To Write a Memoir (or Publish One)

Every other day, a new proposal or manuscript for a “memoir” hits my desk. The problem arises immediately, especially for some of those I work with who sometimes blurt out: Is this a growing category? Do people read memoirs? And finally, what is a memoir, really?

What follows is a very brief exploration of these questions, in no particular order.

Let go to the basics first: At its essence, a Memoir is a form of autobiographical writing, or a story (or series of stories) from a person’s life. Simple, right? Memoirs may appear less structured or encompassing than formal autobiographical works as they are usually about a phase or episode of a life rather than the chronological telling of a life from childhood to adulthood and old age. Most memoirs are written from the first person point of view. The term "memoir" has actually begun to replace "autobiography" in its popular use in some ways.

So that's a quick summary. But it's funny to me when people wonder about the salability of memoirs, so I want to ask YOU a question. Do you read memoirs? If so, what was the last one you read?

In the past few years I've picked up memoirs by David Sedaris, Anne LaMott, Augusten Burroughs, Donald Miller, and of course, Dave Eggers.
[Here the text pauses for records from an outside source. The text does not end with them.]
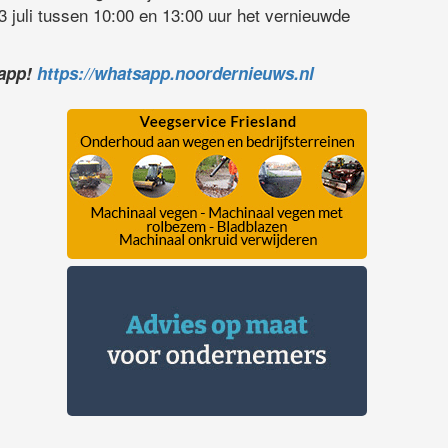
 juli tussen 10:00 en 13:00 uur het vernieuwde
sapp!
https://whatsapp.noordernieuws.nl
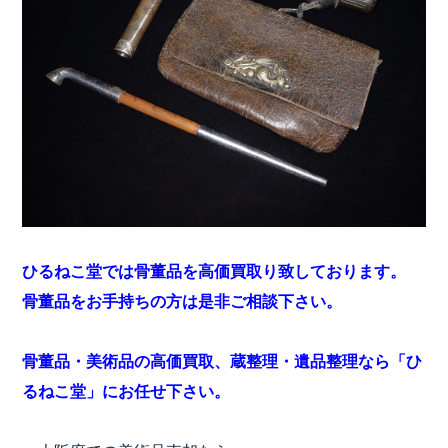
ひるねこ堂では骨董品を高価買取り致しております。
骨董品をお手持ちの方は是非ご相談下さい。
骨董品・美術品の高価買取、蔵整理・遺品整理なら「ひ
るねこ堂」にお任せ下さい。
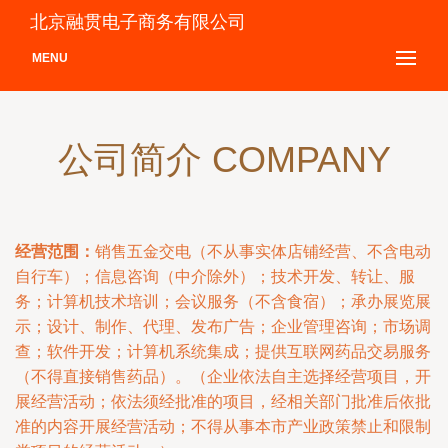
北京融贯电子商务有限公司
MENU
公司简介 COMPANY
经营范围：
销售五金交电（不从事实体店铺经营、不含电动
自行车）；信息咨询（中介除外）；技术开发、转让、服
务；计算机技术培训；会议服务（不含食宿）；承办展览展
示；设计、制作、代理、发布广告；企业管理咨询；市场调
查；软件开发；计算机系统集成；提供互联网药品交易服务
（不得直接销售药品）。（企业依法自主选择经营项目，开
展经营活动；依法须经批准的项目，经相关部门批准后依批
准的内容开展经营活动；不得从事本市产业政策禁止和限制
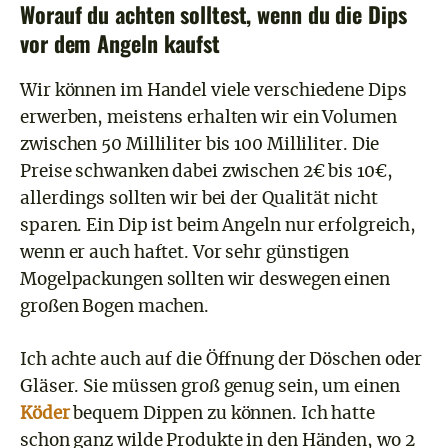
Worauf du achten solltest, wenn du die Dips
vor dem Angeln kaufst
Wir können im Handel viele verschiedene Dips
erwerben, meistens erhalten wir ein Volumen
zwischen 50 Milliliter bis 100 Milliliter. Die
Preise schwanken dabei zwischen 2€ bis 10€,
allerdings sollten wir bei der Qualität nicht
sparen. Ein Dip ist beim Angeln nur erfolgreich,
wenn er auch haftet. Vor sehr günstigen
Mogelpackungen sollten wir deswegen einen
großen Bogen machen.
Ich achte auch auf die Öffnung der Döschen oder
Gläser. Sie müssen groß genug sein, um einen
Köder
bequem Dippen zu können. Ich hatte
schon ganz wilde Produkte in den Händen, wo 2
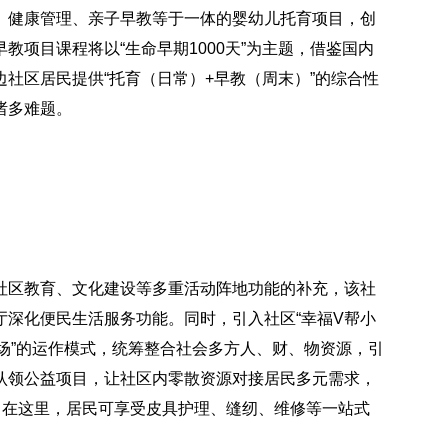
、健康管理、亲子早教等于一体的婴幼儿托育项目，创
项目课程将以“生命早期1000天”为主题，借鉴国内
社区居民提供“托育（日常）+早教（周末）”的综合性
诸多难题。
社区教育、文化建设等多重活动阵地功能的补充，该社
深化便民生活服务功能。同时，引入社区“幸福V帮小
市场”的运作模式，统筹整合社会多方人、财、物资源，引
认领公益项目，让社区内零散资源对接居民多元需求，
。在这里，居民可享受皮具护理、缝纫、维修等一站式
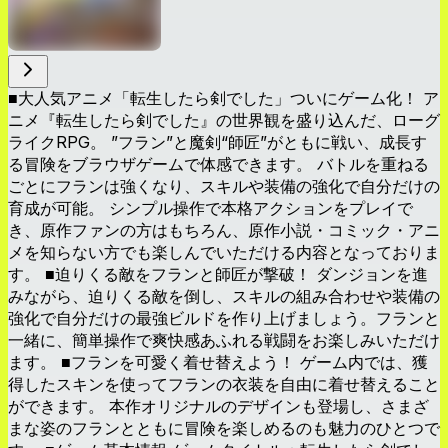
■大人気アニメ「転生したら剣でした」ついにゲーム化！ ア
ニメ『転生したら剣でした』の世界観を盛り込んだ、ローグ
ライクRPG。 ”フラン”と魔剣“師匠”がともに戦い、成長す
る冒険をブラウザゲームで体感できます。 バトルを重ねる
ごとにフランは強くなり、スキルや装備の強化で自分だけの
育成が可能。 シンプル操作で本格アクションをプレイで
き、原作ファンの方はもちろん、原作小説・コミック・アニ
メを知らない方でも楽しんでいただける内容となっておりま
す。 ■迫りくる敵をフランと師匠が撃破！ ダンジョンを進
みながら、迫りくる敵を倒し、スキルの組み合わせや装備の
強化で自分だけの最強ビルドを作り上げましょう。フランと
一緒に、簡単操作で爽快感あふれる戦闘をお楽しみいただけ
ます。 ■フランを可愛く着せ替えよう！ ゲーム内では、獲
得したスキンを使ってフランの衣装を自由に着せ替えること
ができます。 本作オリジナルのデザインも登場し、さまざ
まな姿のフランとともに冒険を楽しめるのも魅力のひとつで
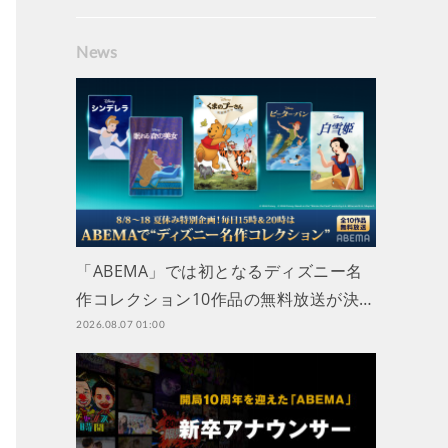
News
「ABEMA」では初となるディズニー名
作コレクション10作品の無料放送が決…
2026.08.07 01:00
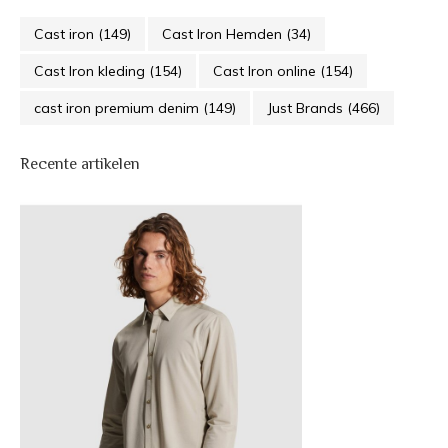
Cast iron
(149)
Cast Iron Hemden
(34)
Cast Iron kleding
(154)
Cast Iron online
(154)
cast iron premium denim
(149)
Just Brands
(466)
Recente artikelen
Who do you read?

In my exploration of this area of the market, there are TWO forces that increase the appeal of a memoir to the marketplace: Dynamite Writing about a unique stories or set of influences in one's life or upbringing (A Heartbreaking Work of Staggering Genius, by Dave Eggers, Traveling Mercies by Anne LaMott, Angela’s Ashes, by Frank McCourt, or Running with Scissors, by Augusten Burroughs).

The second force that helps a memoir appeal to a broader audience is a Compelling or Known Personality or Life Story (The Measure of a Man, by Sidney Poitier, Dispatches from the Edge, by Anderson Cooper, My Life by Bill Clinton).

And why is the form so popular these days? Well, after trolling through hundreds and thousands of proposals and queries, I see more books written "about my life" than anything else.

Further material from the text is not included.